At the same time, she and her colleagues started talking with education professors, teachers, district officials, politicians, and the non-profit community. Nay-sayers told them charter schools were a bad idea, that they’d never succeed without experienced leadership, that a middle school was the toughest possible place to begin.

Well, with Toll as director, AmistadAcademy has done what few thought possible. Harvey Koizim, a New Haven activist and philanthropist, reports the results this way: “Inner city youngsters attending this charter school are performing on the same and

better levels as their suburban counterparts. Test scores are improving by leaps and bounds. Parents are involved and participate meaningfully in their children’s education. There is discipline and respect for intellectual achievement. And, the morale of the students and hard-working teachers could not be higher.”

Colleague Leslie Redwine says Dacia is just relentless when it comes to accomplishing the work in which she believes. “She will do whatever it takes,” Leslie says. “She accepts challenges and tends to make sure the challenges are met.” And, says Redwine, Dacia appreciates the people who work with her. AmistadAcademy and Achievement First, the nonprofit she now leads, view themselves as a team working collectively to create opportunities for students and their families. The hours are long and the work hard, but the teachers who work with her love it. One of them said she’d rather teach 10 hours at Amistad than six hours at a regular urban public school.

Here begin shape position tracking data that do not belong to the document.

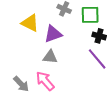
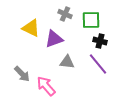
gray triangle: (50, 57) -> (67, 62), moved
gray arrow: (21, 84) -> (22, 74), moved

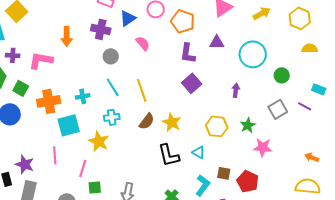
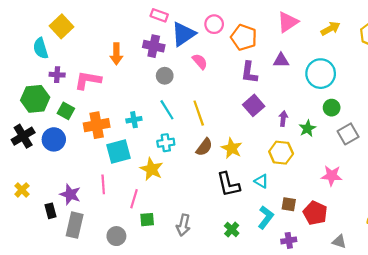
blue triangle: (128, 18) -> (183, 34), size x1.4
green circle: (282, 75) -> (332, 108), moved
purple arrow: (236, 90) -> (283, 119), moved
green star: (248, 125) -> (307, 128), moved

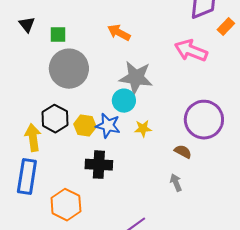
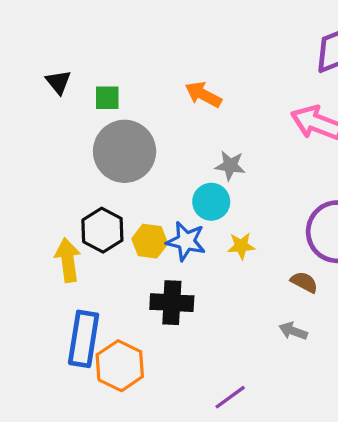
gray star: (136, 78) -> (230, 165), size x0.6
blue rectangle: (27, 177) -> (84, 339), moved
gray arrow: (176, 183) -> (293, 331), turned -48

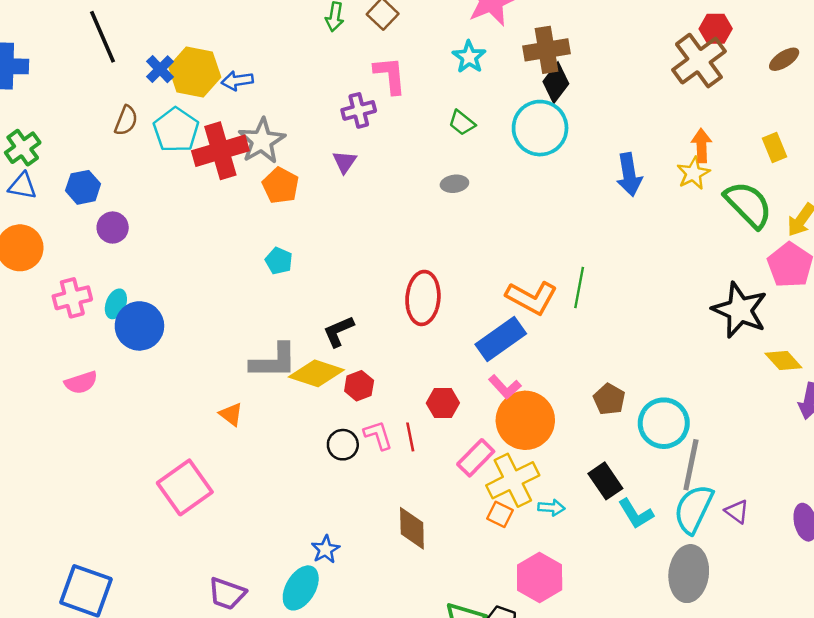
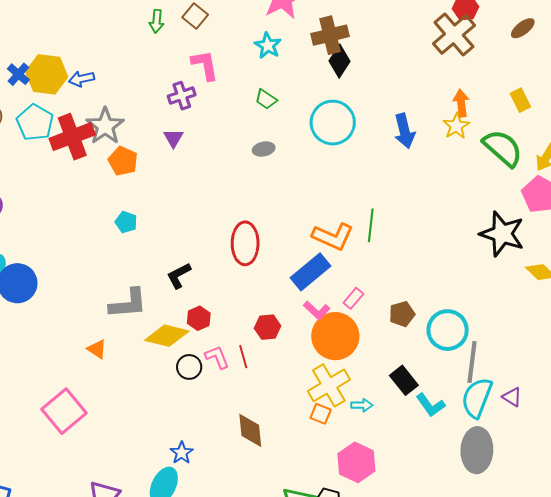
cyan circle: (540, 128) -> (333, 123), moved
yellow diamond: (316, 373) -> (167, 336), moved
brown pentagon: (609, 399) -> (402, 314), turned 30
pink rectangle: (476, 458) -> (353, 298), moved, size x0.7

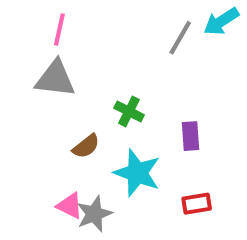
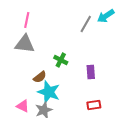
cyan star: (137, 173) -> (49, 92), moved
pink triangle: (70, 206) -> (23, 106), moved

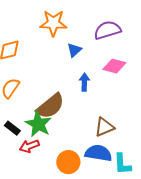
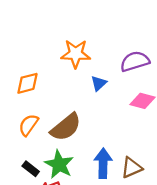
blue arrow: (84, 82) -> (103, 163), moved, size x1.5
brown semicircle: (50, 106) -> (66, 127), moved

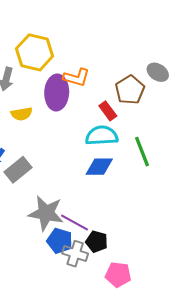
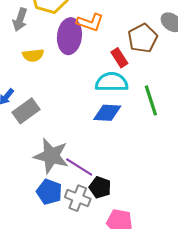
blue pentagon: (60, 241) -> (49, 192), moved

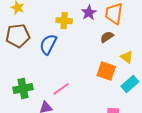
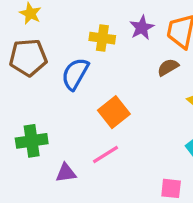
orange square: (106, 71) -> (114, 112), moved, turned 30
pink line: (61, 89) -> (105, 155), moved

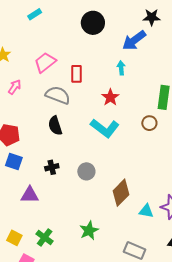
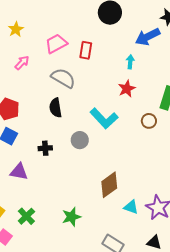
red rectangle: (77, 74) -> (86, 50), moved
red star: (110, 97) -> (127, 89), moved
gray circle: (86, 171) -> (80, 140), moved

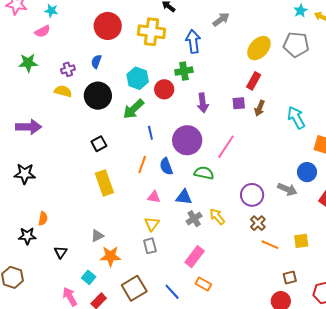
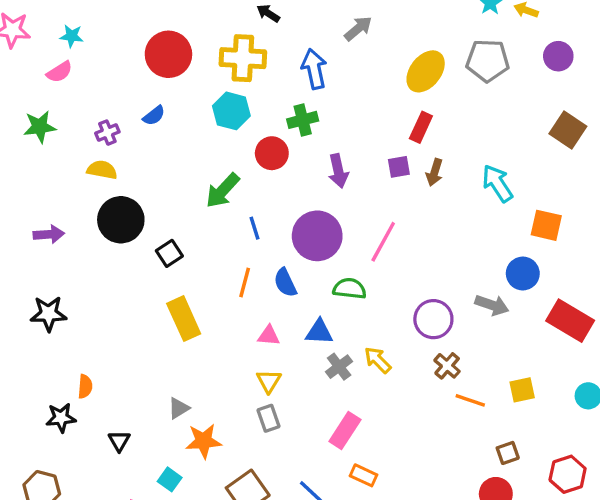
blue semicircle: (96, 62) -> (154, 116), turned -144
cyan hexagon: (138, 78) -> (231, 111), moved
black circle: (98, 96) -> (121, 220), moved
purple arrow: (29, 127) -> (49, 234), size x0.7

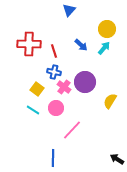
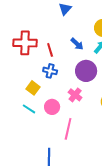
purple circle: (85, 82) -> (86, 71), moved
pink cross: (64, 87) -> (75, 95), moved
pink line: (72, 130) -> (68, 129), turned -30

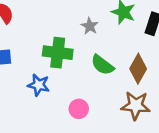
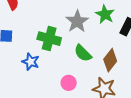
gray star: (90, 26) -> (77, 21), size x1.6
pink circle: (79, 109) -> (69, 83), moved

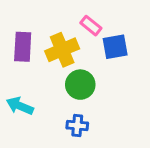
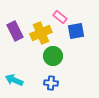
purple rectangle: (23, 47) -> (15, 31), turned -30
cyan arrow: (20, 106) -> (14, 80), moved

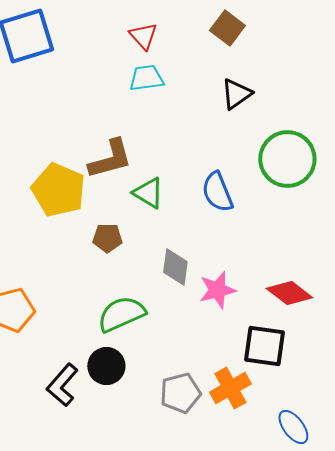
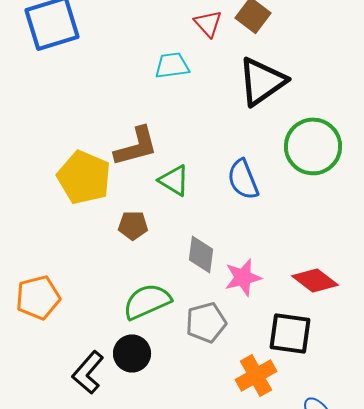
red triangle: (143, 36) -> (208, 23), moved
black triangle: (236, 94) -> (262, 81), size x1.6
gray pentagon: (180, 393) -> (206, 322), moved

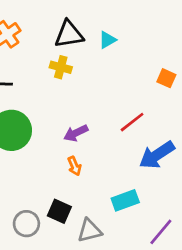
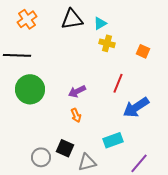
yellow cross: (61, 67) -> (107, 43), moved
red line: (132, 122) -> (118, 83), turned -30

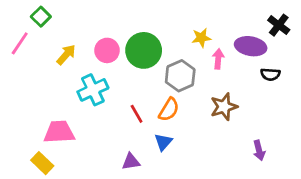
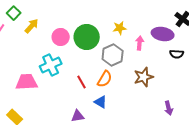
yellow star: (201, 38) -> (120, 28), moved
yellow arrow: (66, 55) -> (32, 26), moved
pink trapezoid: (59, 132) -> (27, 82), moved
blue triangle: (163, 142) -> (101, 102), turned -40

Achievement First now runs several other charter schools that follow the Amistad model. With Dacia’s leadership, the organization is duplicating Amistad’s success in two additional schools in New Haven and three in New York City. More will open next year. Consequently, Dacia’s role has shifted from principal at Amistad to president of the overall organization. She excels at establishing partnerships with businesses, working to change legislation that restricts funds for charter schools, and developing relationships with people who bring resources into the schools. She is, say her colleagues, a big picture thinker and the darling of the New Haven education community.

Amistad’s remarkable achievements have brought the school a lot of attention, including stories in major newspapers such as The New York Times and The Washington Post. Last year, PBS aired an hour-long documentary on the school that showed some of the secrets of its success: three-way contracts among students, parents, and teachers; an elaborate system of reward and punishment; rigorous standards on dress, attendance and homework completion; a supportive community; and, perhaps most important of all, high academic expectations.

“To get these kids to learn,” Dacia says, “we have to get them to believe that it is cool to do well in school.”

Creating equal opportunity is a many-faceted task, and over Amistad’s history, Dacia has personally taken on many of those. She’s the type of leader who is never in her office. Instead she’s in the classroom, observing, encouraging or teaching herself. Until last year, she taught a different subject each year. Or she’s lobbying lawmakers, or raising funds, or meeting one-on-one with a student or parent.

The work is never done, but it is rewarding and fun. Dacia says, “When you have a sense that you’re working as part of a talented and committed team to create real opportunities for kids and you know that it’s working, that creates tremendous energy.”

Dacia Toll easily could have become a well-paid Wall Street lawyer. Instead, she chose to work for social justice by helping create a school whose very name evokes the struggle for freedom and equality. Through Amistad and now through Achievement First, she is, as Harvey Koizim says, changing the educational topography for good.